Nairobi: The General Economic and Commercial Affairs sector has called for increased funding, stronger policy alignment, and improved coordination across its departments as it prepares its submissions for the next budget cycle. Speaking in Nairobi during a sector presentation conducted by the National Treasury on the proposed Financial Year 2026/27 and the Medium-Term Budget, Principal Secretary for ASALs and Regional Development, Harsama Kello, noted that the sector remains a central driver of economic productivity, industrialization, and regional competitiveness but continues to face underfunding, delayed exchequer releases, and rising fiscal pressures that weaken performance in trade, industry, tourism, cooperatives, and regional integration.
According to Kenya News Agency, Kello maintained that the sector requires more predictable allocations if it is to meet its targets, saying, ‘the programmes we are implementing cannot achieve their intended results when we continue to operate under significant resource constraints and delayed disbursements that interrupt planned activities and disrupt long-term planning’.
Concurrently, the Director of Economic Planning, Benson Senela, who presented the sector review, reported that despite financial limitations, the sector has recorded progress in leather and marble processing, irrigation expansion, and the construction of water infrastructure in arid regions. Senela highlighted that cooperatives have experienced growth, new trade arrangements have been developed, industrial technologies have been upgraded, and innovation capacity has continued to rise.
Importantly, Senela asserted that the sector’s gains demonstrate what can be achieved with targeted support, stating that ‘we have seen clear improvements in exports, investment flows, and infrastructure development, but these achievements can only be sustained if existing funding gaps are addressed and if legal and policy reforms are expedited to support a modern and competitive economic environment’.
Meanwhile, the budget analysis presented at the meeting showed that recurrent expenditure registered strong absorption, with several departments surpassing 95 percent utilization, while development expenditure reflected gaps linked to procurement delays and inconsistent exchequer releases.
Tourism reported a significant rebound in performance, with international arrivals increasing from 1.6 million to 2.42 million and earnings nearly doubling within the review period, while domestic tourism and the meetings, incentives, conferences, and exhibitions segment also posted strong growth.

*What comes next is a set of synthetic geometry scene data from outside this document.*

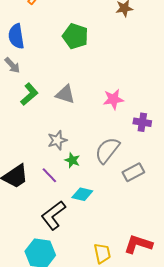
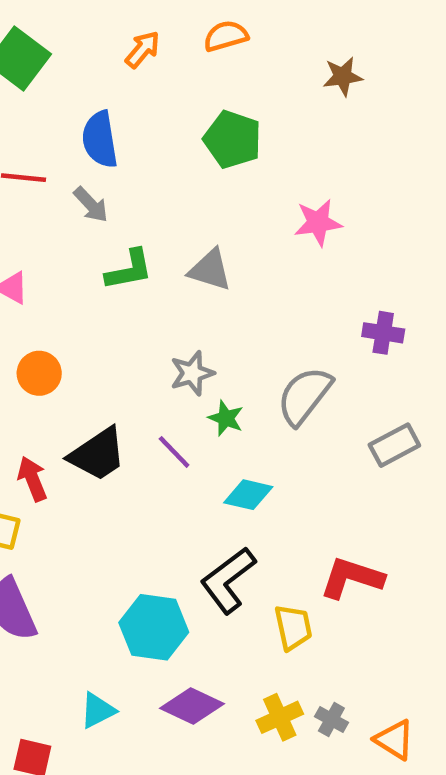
green L-shape: (29, 94) -> (129, 270), turned 30
pink star: (113, 99) -> (318, 223), moved
gray rectangle: (133, 172) -> (394, 445), moved
black L-shape: (53, 215) -> (228, 580), moved
red L-shape: (138, 244) -> (352, 578), moved

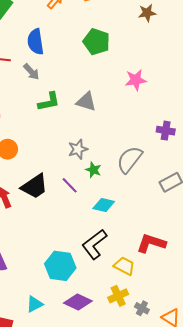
yellow trapezoid: (293, 627) -> (124, 266), turned -50
yellow cross: (280, 717) -> (118, 296), moved

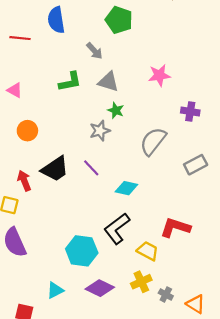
gray arrow: (31, 72) -> (94, 51), moved
pink star: (136, 80) -> (159, 75), moved
green star: (93, 170) -> (116, 110), moved

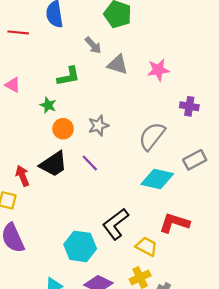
gray triangle: (108, 82) -> (118, 65), moved
green star: (116, 110) -> (48, 105), moved
orange circle: (27, 131) -> (63, 129), moved
cyan diamond: (126, 188) -> (157, 179), moved, size x1.4

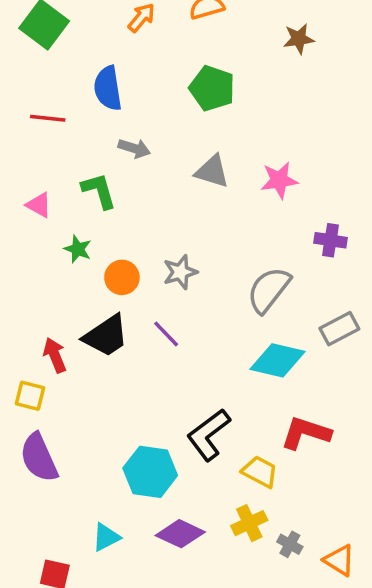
gray arrow: (93, 45) -> (134, 148), moved, turned -30
green L-shape: (68, 76) -> (99, 191), moved, turned -95
green star: (48, 105) -> (78, 249), moved

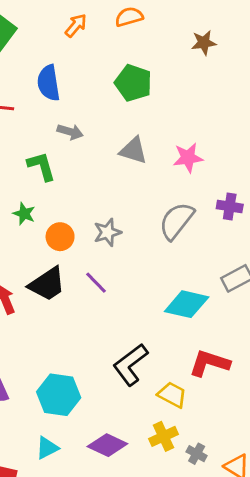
gray semicircle: (269, 290) -> (176, 221), moved
cyan hexagon: (150, 472) -> (59, 395), moved

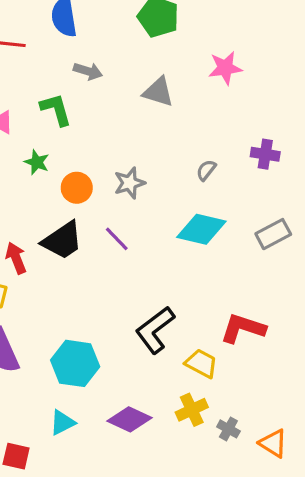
pink star: (188, 158) -> (225, 68), moved
gray semicircle: (176, 221) -> (206, 170), size x0.5
cyan diamond: (187, 304) -> (201, 229), moved

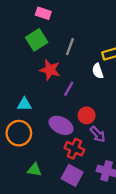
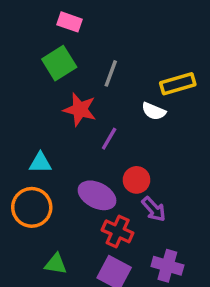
white semicircle: (98, 71) -> (154, 111), turned -48

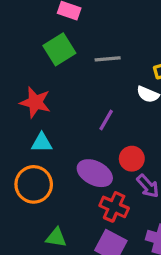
gray line: (111, 73) -> (108, 59), turned 65
red star: (80, 110) -> (35, 102), moved

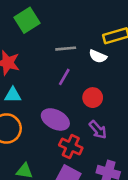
gray line: (108, 59) -> (66, 49), moved
red circle: (132, 159) -> (93, 98), moved

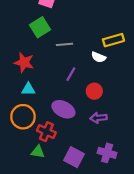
gray line: (66, 49) -> (64, 44), moved
purple arrow: (98, 130) -> (99, 118), turned 126
red cross: (71, 147) -> (46, 132), moved

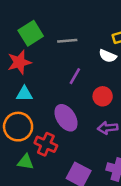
green square: (40, 27) -> (31, 33), moved
red star: (24, 62) -> (19, 62), turned -30
purple ellipse: (63, 109) -> (66, 118), turned 30
green triangle: (38, 152) -> (26, 162), moved

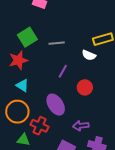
cyan triangle: (24, 94) -> (22, 85), turned 32
purple arrow: (108, 128) -> (81, 126), moved

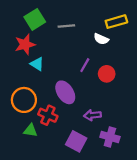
purple line: (63, 71) -> (85, 65), moved
cyan triangle: (22, 85) -> (37, 64), moved
red circle: (85, 87) -> (107, 74), moved

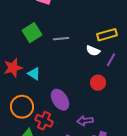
red star: (25, 44) -> (13, 68), moved
purple line: (85, 65) -> (111, 60), moved

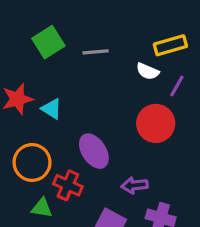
red circle: (98, 83) -> (156, 123), size x1.5

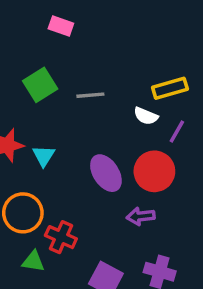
cyan triangle: (52, 109) -> (44, 156), turned 30
purple ellipse: (94, 151) -> (106, 173), moved
purple arrow: (135, 185) -> (141, 216), moved

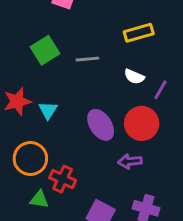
yellow rectangle: (170, 88) -> (139, 33), moved

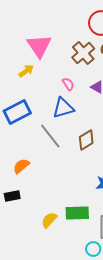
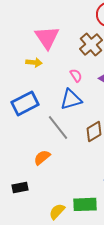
yellow arrow: (26, 71) -> (34, 62), turned 42
orange semicircle: (21, 166) -> (42, 157), moved

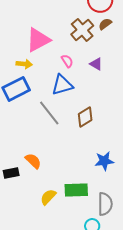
pink triangle: (47, 37) -> (38, 40), moved, turned 36
yellow arrow: (34, 62) -> (24, 64), moved
orange semicircle: (42, 157) -> (33, 161), moved, turned 84

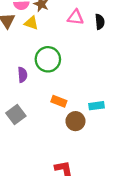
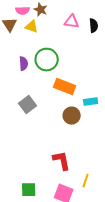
purple semicircle: (22, 75) -> (24, 64), moved
orange rectangle: (59, 101) -> (65, 87), moved, size x1.5
gray square: (16, 114) -> (28, 105), moved

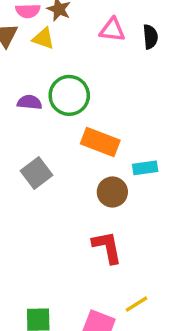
purple semicircle: (24, 64) -> (30, 102), turned -80
red L-shape: (62, 161) -> (107, 247), moved
yellow line: (86, 181) -> (136, 304), turned 40

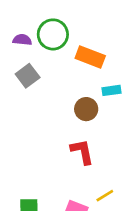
orange rectangle: (100, 142) -> (90, 57), moved
gray square: (36, 173) -> (28, 76), moved

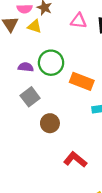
brown circle: (86, 109) -> (50, 123), moved
red L-shape: (82, 152) -> (75, 160), turned -40

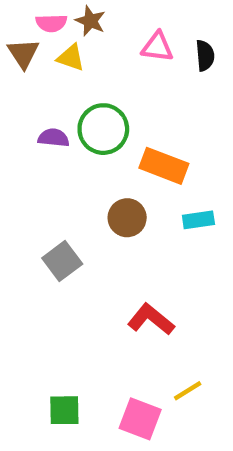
gray square: (30, 97) -> (62, 261), moved
brown circle: (50, 123) -> (127, 218), moved

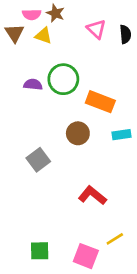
pink triangle: (157, 47) -> (96, 29), turned 36

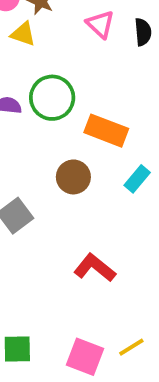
cyan rectangle: (121, 135) -> (137, 179), turned -42
yellow line: (115, 239) -> (131, 347), moved

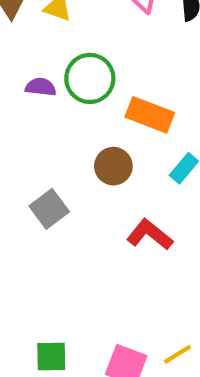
red L-shape: (95, 268) -> (150, 235), moved

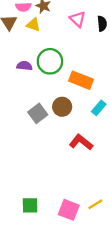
gray square: (49, 209) -> (38, 113), moved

Equally, small and medium enterprises benefited from expanded access to affordable credit, innovation incentives, and market linkages, while the manufacturing capacity was strengthened through the development of county aggregation parks, upgraded industrial centers, and expanded cold storage facilities as investment in special economic zones and export processing zones continued to rise steadily.
Senela pointed out that the sector intends to fast-track digital systems, expand public-private partnerships, and reinforce coordination among implementing agencies to support more efficient service delivery. In her remarks, Principal Secretary for Trade, Regina Ombam, assured that the sector would incorporate stakeholder concerns into upcoming budget submissions and emphasized the need for continuous engagement.
‘Public participation helps us refine our proposals and ensures that our budget reflects the realities faced by the people and institutions that depend on these programmes,’ she ascertained.
On the other hand, participants raised concerns about counterfeit goods, weak enforcement standards, inadequate water resource management, and the continued use of outdated measurement tools in trade.